BLAST results from RefSeq allowed to obtain informations on the putative length of our clones. As shown in Fig. 3 the average length of LNCIB clones is 2386 bp, with a maximum length of 14 770 bp obtained for the Ankyrin 3, node of Ranvier, clone that is also 5′ full-length.
A total of 1717 clones, including the clones that had matches in the Unigene and nr BLAST database but were poorly annotated, could not be annotated. We therefore decided to perform a BLAST query on the complete NCBI ESTs database and 1608 clones appeared to have correspondent ESTs hits. To assign a functional annotation we queried the curated RIKEN FANTOM2 clones database [8] and the NCBI RefSeq databases of 5 species with different evolutive correlation with H. sapiens: M. musculus, B. taurus, X. laevis, D. melanogaster and A. thaliana. This cross-species approach proved to be very useful as it allowed to find annotated orthologous sequences for a high percentage of our unknown or badly characterized clones.
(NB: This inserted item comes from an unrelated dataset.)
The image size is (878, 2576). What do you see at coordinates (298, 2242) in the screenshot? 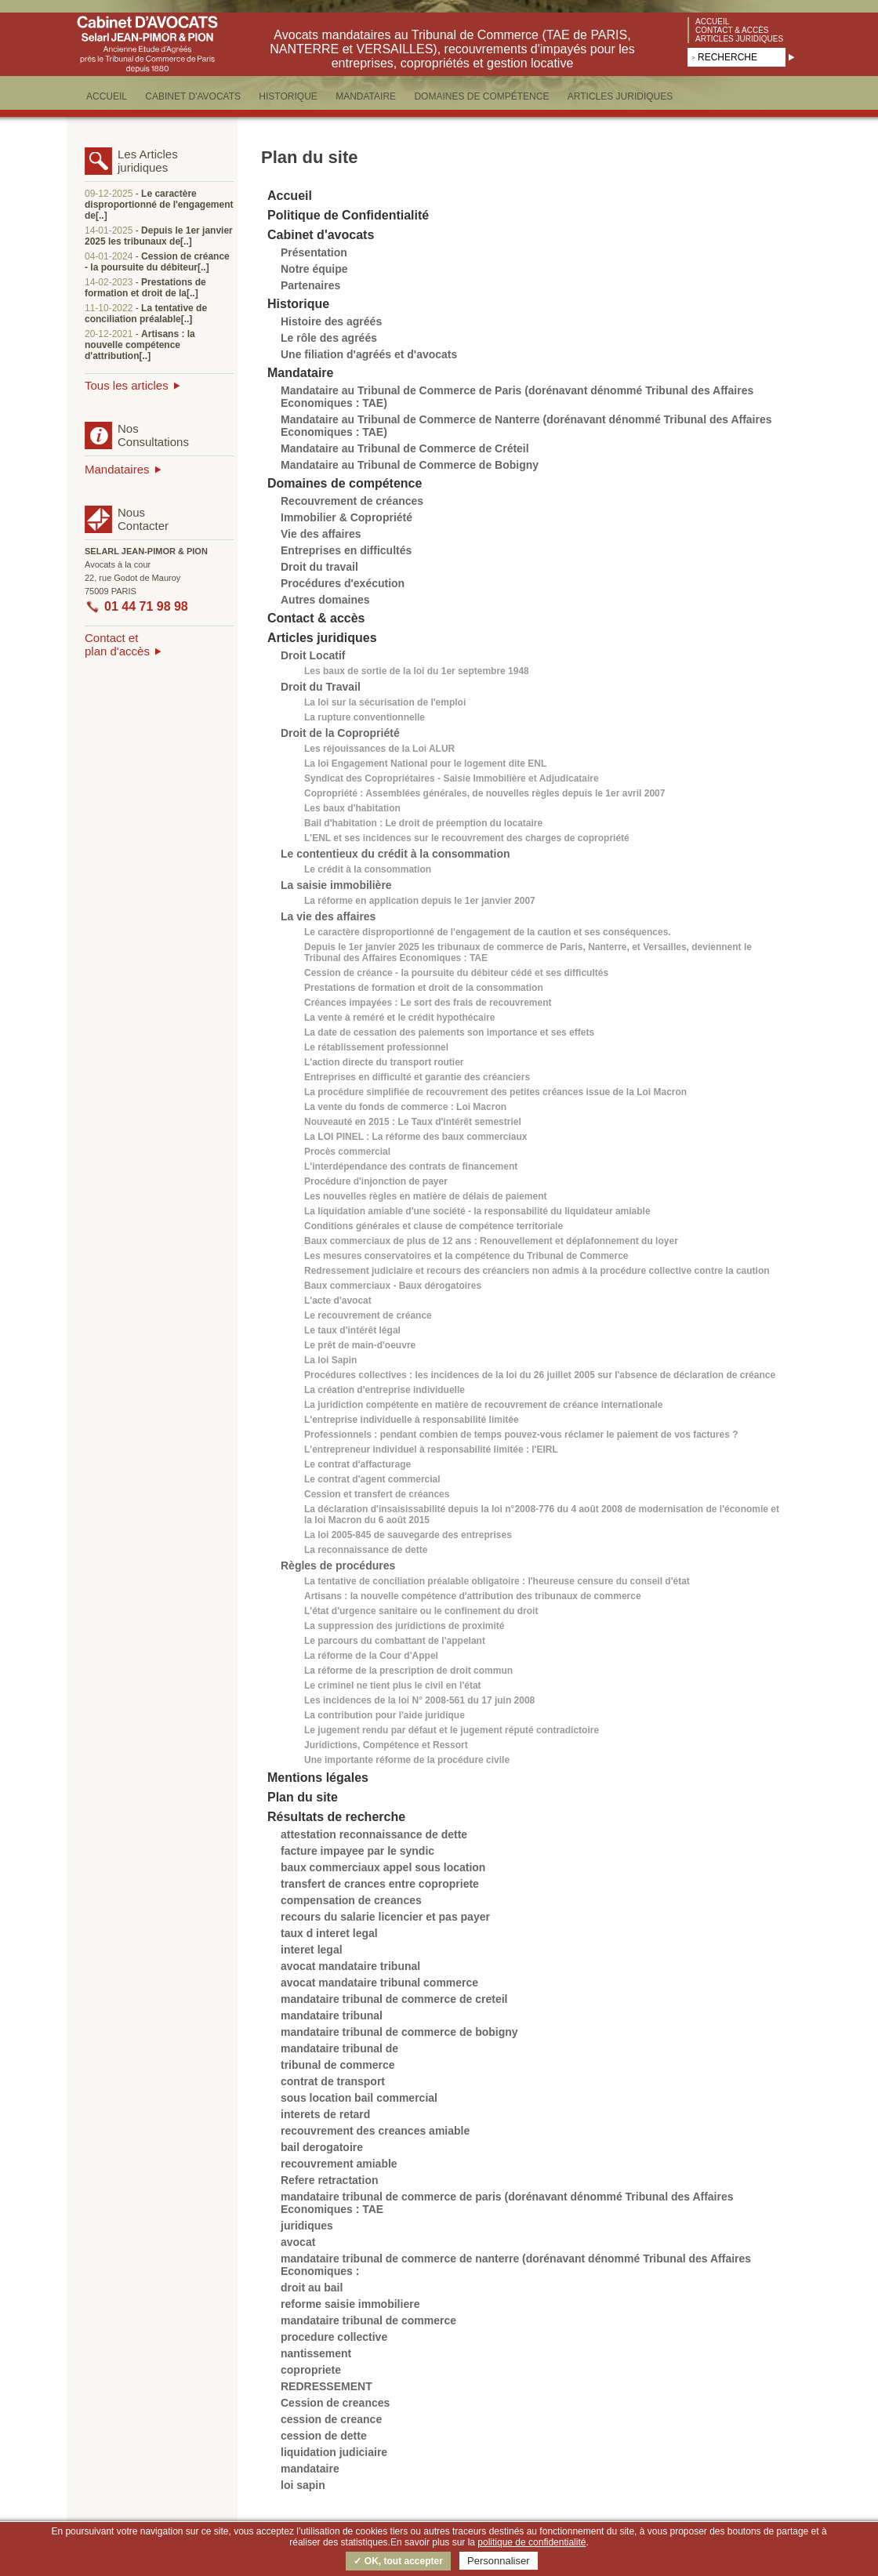
I see `avocat` at bounding box center [298, 2242].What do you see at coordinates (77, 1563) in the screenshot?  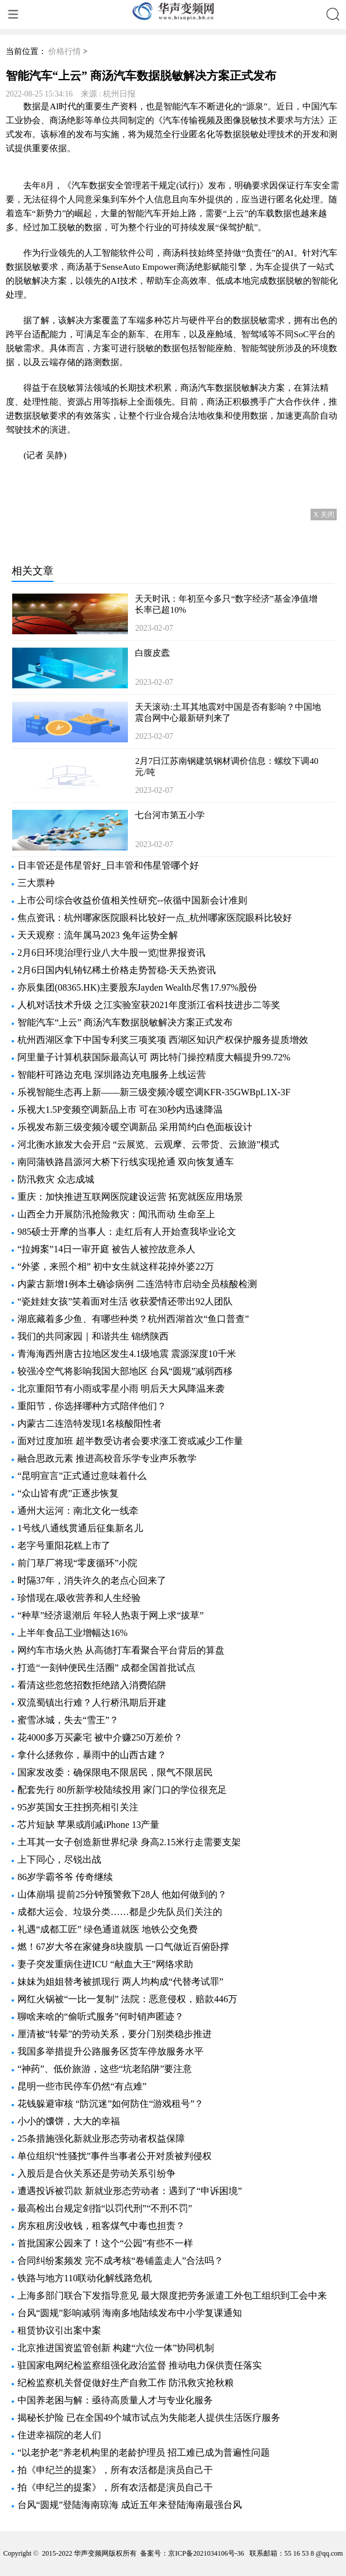 I see `前门草厂将现“零废循环”小院` at bounding box center [77, 1563].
In particular, 1087 clones matched with FANTOM2 entries (733 of which presented a clear functional annotation) while 758 matched with the five species RefSeq entries (71.7% with M. musculus, 11.2% with B. taurus, 9.2% with X. laevis, 1.5% with D. melanogaster and 6.4% with A. thaliana). The comparison of the results generated by RIKEN and NCBI databases showed that 86% of the clones that we independently annotated with these databases gave identical outputs, demonstrating that the provided annotation was correct indeed.
For clones remaining without annotation we performed a BLAST query on the human genome sequence: in the majority of cases, there was a good exon-intron alternation, thus suggesting that despite the lack of functional annotation these clones could be considered as non-artefacts and therefore real transcripts.
The characterization of human full-length-enriched, normalized and subtracted cDNA clones in this study provides evidence that a significant fraction of transcriptome-derived sequences still awaits to receive a valuable functional annotation or remains completely unknown. Functional annotation from orthologous genes using cross-species databases comparison of human transcriptome sequences has proven and will be very useful for the final annotation of the human transcriptome.
Acknowledgements
This study was supported by NCI project UOICA 80200 and CNR project Functional Genomics – Bioinfomatics and Comparative Functional Genomics.